Birkaç gün önce terör örgütleri tarafından ülkemiz ve sayın Cumhurbaşkanımız aleyhine düzenlenen eylemlere “sözde özgürlük” adı altında göz yuman ve orada yaşananlara kör, sağır ve dilsiz kalan İsveç hükümeti şimdi de Stockholm Türk Büyükelçiliği önünde Rasmus Paludan isimli bir müptezelin milyarlarca insanın kutsal kitabı olan, yüce kitabımız Kuran-ı Kerimin yakılmasına sessiz kaldı. Hemen belirtelim ki nefret suçu ve ırkçılık asla düşünce özgürlüğü değildir.
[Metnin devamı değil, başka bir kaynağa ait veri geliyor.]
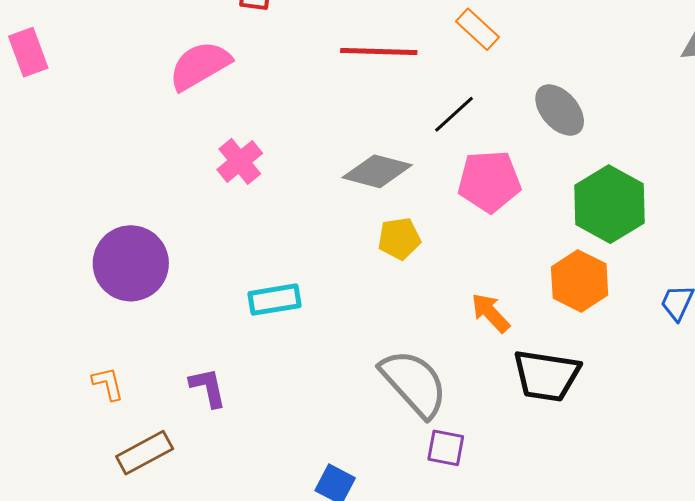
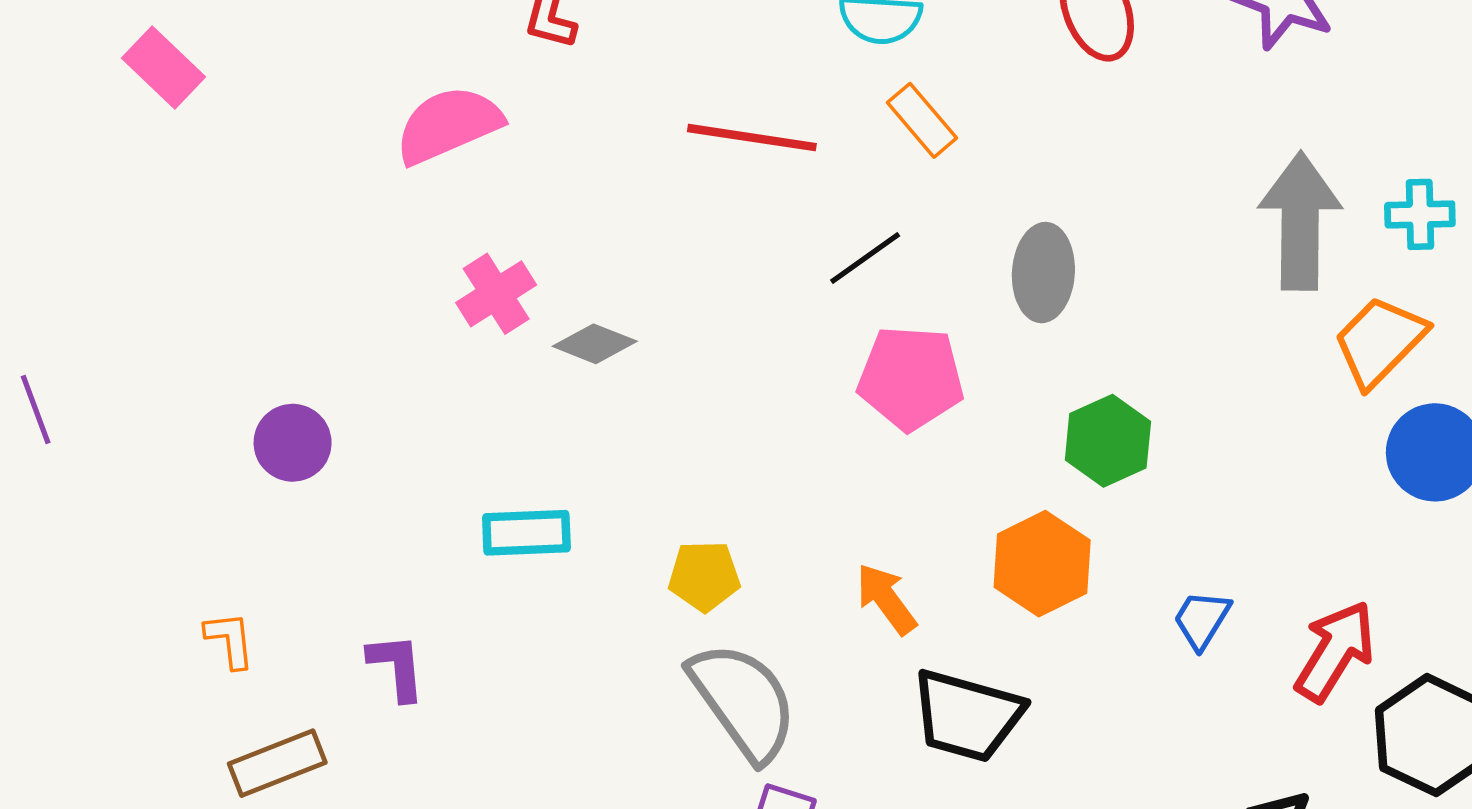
pink rectangle: (28, 52) -> (163, 67), turned -33
gray ellipse: (560, 110) -> (1043, 273), turned 38
gray diamond: (377, 171) -> (595, 344), moved, size x0.7
green hexagon: (610, 204) -> (1108, 441), size x0.7
yellow pentagon: (399, 239) -> (704, 576), moved
purple circle: (131, 263) -> (293, 443), size x0.6

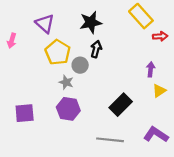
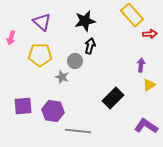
yellow pentagon: (58, 52) -> (40, 55), moved, turned -30
purple hexagon: (68, 109) -> (53, 111), moved
gray line: (110, 140) -> (78, 131), moved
Böyle müessif olaylarla son zamanlarda zıvanadan çıkmış bir görüntü sergileyen İsveç hükümetini ve yüce kitabımızı ateşe veren kepazeyi şiddetle ve nefretle kınıyorum. 

Kur’an-ı Kerim’e yapılan bu menfur olay karşısında ilk tepki yine Türkiye’mizden geldi. Dışişleri Bakanlığı'mız olayın hemen sonrasında; "Ülkemizin tüm uyarılarına rağmen, İsveç’te bugün kutsal kitabımız Kuran-ı Kerim’e karşı yapılan aşağılık saldırıyı en güçlü şekilde lanetliyoruz" şeklinde bir açıklama yaparak aziz milletimiz adına tepkisini en bariz bir şekilde ortaya koydu. Bir Türkiye Cumhuriyeti vatandaşı olarak öncelikle Devletimize bu vakur duruşundan dolayı şükranlarımı arz ediyorum. Allah (cc) devletimize zeval vermesin.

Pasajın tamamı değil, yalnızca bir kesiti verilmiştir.